***** MATERIAL TO PROCESS

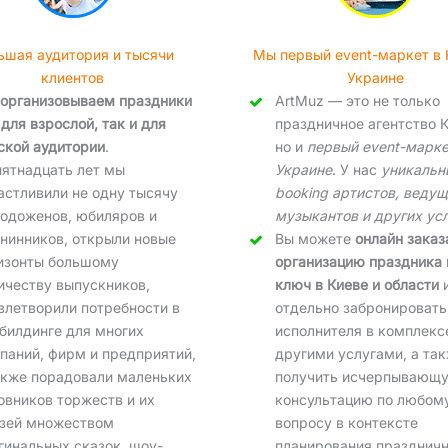
ьшая аудитория и тысячи
Мы первый event-маркет в 
клиентов
Украине
организовываем праздники
ArtMuz — это не только
 для взрослой, так и для
праздничное агентство К
ской аудитории
.
но и
первый event-марке
пятнадцать лет мы
Украине
. У нас
уникальн
астливили не одну тысячу
booking артистов, ведущ
одоженов, юбиляров и
музыкантов и других ус
нинников, открыли новые
Вы можете
онлайн заказ
изонты большому
организацию праздника 
ичеству выпускников,
ключ в Киеве и области
влетворили потребности в
отдельно забронировать
билдинге для многих
исполнителя в комплекс
паний, фирм и предприятий,
другими услугами, а та
акже порадовали маленьких
получить исчерпывающ
овников торжеств и их
консультацию по любом
зей множеством
вопросу в контексте
гинальных сказок, шоу-
планирования праздничн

**********

■ INSTRUCTIONS TO FOLLOW ■
Could you find each line in the entries that contains the string "первый" and copy it?

■ TASK RESULT ■
Мы первый event-маркет в 
первый event-марке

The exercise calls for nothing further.